In thinking about the parallelization and data flow for Data Release Production, it’s occurred to me that it could be very difficult to support processing data on laptops using the full pipeline in the near future. That’s because the pipeline is going to need to process large volumes of data at least somewhat simultaneously - for instance, we’ll be computing full focal-plane solutions for the WCS, PSF, and background model. My guess is that processing a full LSST focal plane will take around 50-60 GB of memory, which isn’t a problem on a big cluster (or even a single node of most new clusters), but it is more than we’ll be able to expect user laptops to have for quite a while. Other stages in processing, such as joint calibration (if tracts are large), background matching, or multifit (on very deep datasets) could be even larger.

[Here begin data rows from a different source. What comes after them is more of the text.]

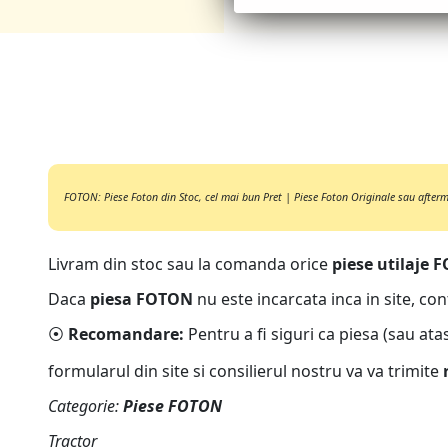
FOTON: Piese Foton din Stoc, cel mai bun Pret | Piese Foton Originale sau aftermar
Livram din stoc sau la comanda orice
piese utilaje
Daca
piesa FOTON
nu este incarcata inca in site, con
⦿
Recomandare:
Pentru a fi siguri ca piesa (sau ata
formularul din site si consilierul nostru va va trimite
Categorie:
Piese FOTON
Tractor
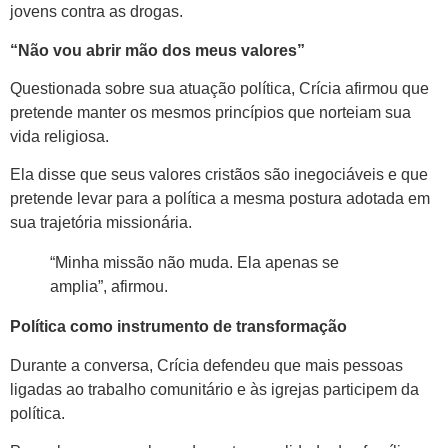
jovens contra as drogas.
“Não vou abrir mão dos meus valores”
Questionada sobre sua atuação política, Crícia afirmou que
pretende manter os mesmos princípios que norteiam sua
vida religiosa.
Ela disse que seus valores cristãos são inegociáveis e que
pretende levar para a política a mesma postura adotada em
sua trajetória missionária.
“Minha missão não muda. Ela apenas se
amplia”, afirmou.
Política como instrumento de transformação
Durante a conversa, Crícia defendeu que mais pessoas
ligadas ao trabalho comunitário e às igrejas participem da
política.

I think there are a few ways we can deal with this:
-
Don’t even try to support certain kinds of processing on small machines. This could limit our ability to develop on airplanes and get complete test coverage on personal-developer machines, but I think you can make a case that no one should be trying to really run high-level pipeline code on laptops anyway.
-
Provide alternative pipelines that do lower-quality or less-robust processing than the full pipeline (e.g. by running CCDs in serial and not doing any full-focal-plane fitting), but are otherwise still compatible with downstream dependent pipelines in terms of the outputs they produce. I worry about the added cost of developing two similar-but-not-identical pipelines, even if this is basically what we’d want to do to support SExtractor-style use of the pipeline.
-
Provide a way to run the full pipeline on laptops, but much more slowly (via a lot of swapping to disk). This might require running under very different middleware, and hence I’m worried about the cost of new middleware development we wouldn’t otherwise have to do.

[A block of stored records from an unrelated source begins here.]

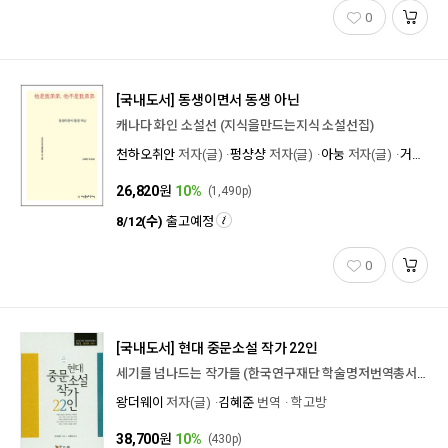
0
[국내도서]
동생이면서 동생 아닌
캐나다 화인 소설선 (지식을만드는지식 소설선집)
천하오취안
저자(글)
펑샹샹
저자(글)
아눙
저자(글)
거이판
저
26,820
원
10%
(1,490p)
8/12(수)
출고예정
0
[국내도서]
현대 중문소설 작가 22인
세기를 넘나드는 작가들 (한국연구재단 학술명저번역총서 동양편 611)
왕더웨이
저자(글)
김혜준
번역
학고방
38,700
원
10%
(430p)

I think I have a preference for (1), but to avoid the biggest downsides of that I think we’ll need to work hard to make it easy to exactly reproduce small pieces of the pipeline from intermediate outputs (something we’ve at least vaguely referred to as “freeze-drying” in the past). That would allow these small pieces to at least be run on developer machines from intermediates produced on big machines. I suspect that even then we’d mostly still prefer to do this sort of development on machines that share a filesystem with the big machines (rather than laptops), but those could be (e.g.) Nebula systems that we can spin up immediately rather than the queue-based big machines themselves.